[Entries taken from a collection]
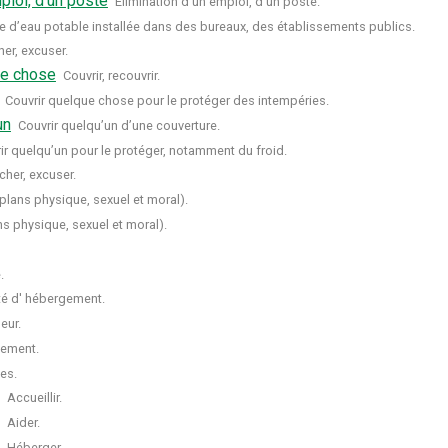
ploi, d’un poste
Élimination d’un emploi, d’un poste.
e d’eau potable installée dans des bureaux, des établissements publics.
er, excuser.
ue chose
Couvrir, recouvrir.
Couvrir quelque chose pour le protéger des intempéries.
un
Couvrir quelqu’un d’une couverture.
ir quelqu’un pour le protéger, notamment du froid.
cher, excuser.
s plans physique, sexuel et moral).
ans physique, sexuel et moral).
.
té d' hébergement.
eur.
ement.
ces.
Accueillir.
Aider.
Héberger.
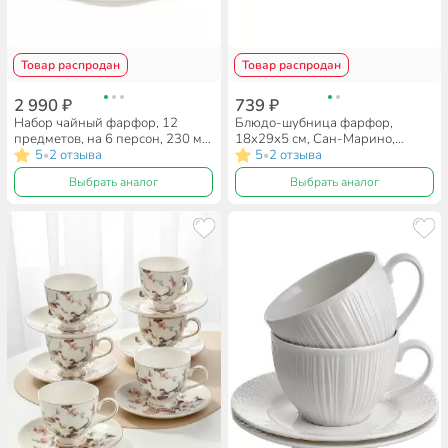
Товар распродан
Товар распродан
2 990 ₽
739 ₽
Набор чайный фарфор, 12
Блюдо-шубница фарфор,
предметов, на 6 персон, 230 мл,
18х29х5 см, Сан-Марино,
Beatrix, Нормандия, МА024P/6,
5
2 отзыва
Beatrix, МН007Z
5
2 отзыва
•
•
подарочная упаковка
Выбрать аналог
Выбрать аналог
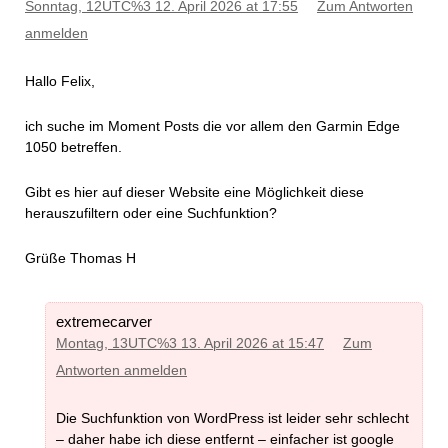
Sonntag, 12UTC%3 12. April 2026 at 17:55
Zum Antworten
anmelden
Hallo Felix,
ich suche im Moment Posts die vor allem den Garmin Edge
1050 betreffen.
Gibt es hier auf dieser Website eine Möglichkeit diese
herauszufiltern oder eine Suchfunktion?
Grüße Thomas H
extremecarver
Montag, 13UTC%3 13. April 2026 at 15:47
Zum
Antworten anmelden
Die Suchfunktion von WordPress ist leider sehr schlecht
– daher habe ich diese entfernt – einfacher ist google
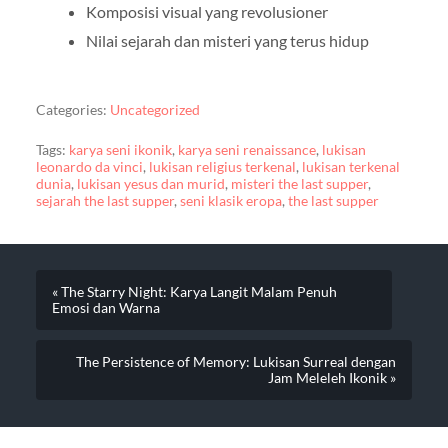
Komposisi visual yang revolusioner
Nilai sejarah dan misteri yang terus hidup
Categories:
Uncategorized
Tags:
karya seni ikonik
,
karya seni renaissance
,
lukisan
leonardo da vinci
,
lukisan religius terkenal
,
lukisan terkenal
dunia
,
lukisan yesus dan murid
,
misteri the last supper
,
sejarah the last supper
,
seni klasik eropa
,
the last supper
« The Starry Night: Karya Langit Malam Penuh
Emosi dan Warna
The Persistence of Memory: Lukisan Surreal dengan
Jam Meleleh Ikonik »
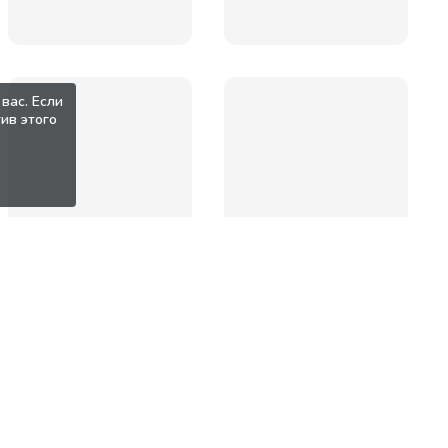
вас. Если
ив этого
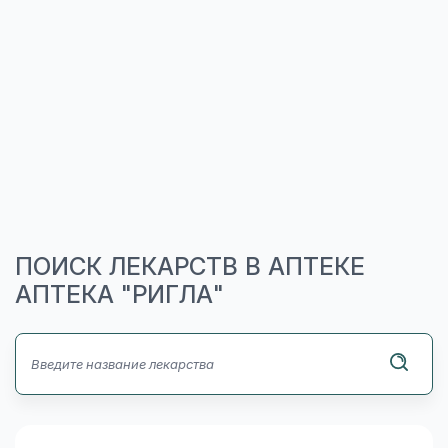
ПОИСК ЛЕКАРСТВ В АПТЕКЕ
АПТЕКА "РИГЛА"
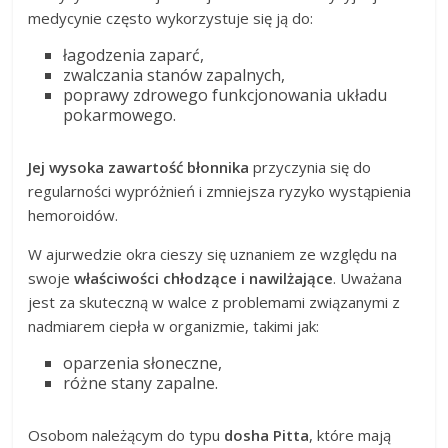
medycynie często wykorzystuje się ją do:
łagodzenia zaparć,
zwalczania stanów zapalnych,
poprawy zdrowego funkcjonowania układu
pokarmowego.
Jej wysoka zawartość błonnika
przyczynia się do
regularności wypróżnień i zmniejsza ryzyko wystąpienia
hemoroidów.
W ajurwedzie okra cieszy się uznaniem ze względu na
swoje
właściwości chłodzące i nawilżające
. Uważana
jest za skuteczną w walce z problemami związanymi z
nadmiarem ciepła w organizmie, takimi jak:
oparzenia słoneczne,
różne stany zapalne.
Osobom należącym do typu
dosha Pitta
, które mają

What is being asked: Reproduce the data above exactly, leaving out any picture in it.

Written solution:
ploi, d’un poste
Élimination d’un emploi, d’un poste.
e d’eau potable installée dans des bureaux, des établissements publics.
er, excuser.
ue chose
Couvrir, recouvrir.
Couvrir quelque chose pour le protéger des intempéries.
un
Couvrir quelqu’un d’une couverture.
ir quelqu’un pour le protéger, notamment du froid.
cher, excuser.
s plans physique, sexuel et moral).
ans physique, sexuel et moral).
.
té d' hébergement.
eur.
ement.
ces.
Accueillir.
Aider.
Héberger.
Товар распродан
Товар распродан
2 990 ₽
739 ₽
Набор чайный фарфор, 12
Блюдо-шубница фарфор,
предметов, на 6 персон, 230 мл,
18х29х5 см, Сан-Марино,
Beatrix, Нормандия, МА024P/6,
5
2 отзыва
Beatrix, МН007Z
5
2 отзыва
•
•
подарочная упаковка
Выбрать аналог
Выбрать аналог
Sonntag, 12UTC%3 12. April 2026 at 17:55
Zum Antworten
anmelden
Hallo Felix,
ich suche im Moment Posts die vor allem den Garmin Edge
1050 betreffen.
Gibt es hier auf dieser Website eine Möglichkeit diese
herauszufiltern oder eine Suchfunktion?
Grüße Thomas H
extremecarver
Montag, 13UTC%3 13. April 2026 at 15:47
Zum
Antworten anmelden
Die Suchfunktion von WordPress ist leider sehr schlecht
– daher habe ich diese entfernt – einfacher ist google
Komposisi visual yang revolusioner
Nilai sejarah dan misteri yang terus hidup
Categories:
Uncategorized
Tags:
karya seni ikonik
,
karya seni renaissance
,
lukisan
leonardo da vinci
,
lukisan religius terkenal
,
lukisan terkenal
dunia
,
lukisan yesus dan murid
,
misteri the last supper
,
sejarah the last supper
,
seni klasik eropa
,
the last supper
« The Starry Night: Karya Langit Malam Penuh
Emosi dan Warna
The Persistence of Memory: Lukisan Surreal dengan
Jam Meleleh Ikonik »
вас. Если
ив этого
ПОИСК ЛЕКАРСТВ В АПТЕКЕ
АПТЕКА "РИГЛА"
medycynie często wykorzystuje się ją do:
łagodzenia zaparć,
zwalczania stanów zapalnych,
poprawy zdrowego funkcjonowania układu
pokarmowego.
Jej wysoka zawartość błonnika
przyczynia się do
regularności wypróżnień i zmniejsza ryzyko wystąpienia
hemoroidów.
W ajurwedzie okra cieszy się uznaniem ze względu na
swoje
właściwości chłodzące i nawilżające
. Uważana
jest za skuteczną w walce z problemami związanymi z
nadmiarem ciepła w organizmie, takimi jak:
oparzenia słoneczne,
różne stany zapalne.
Osobom należącym do typu
dosha Pitta
, które mają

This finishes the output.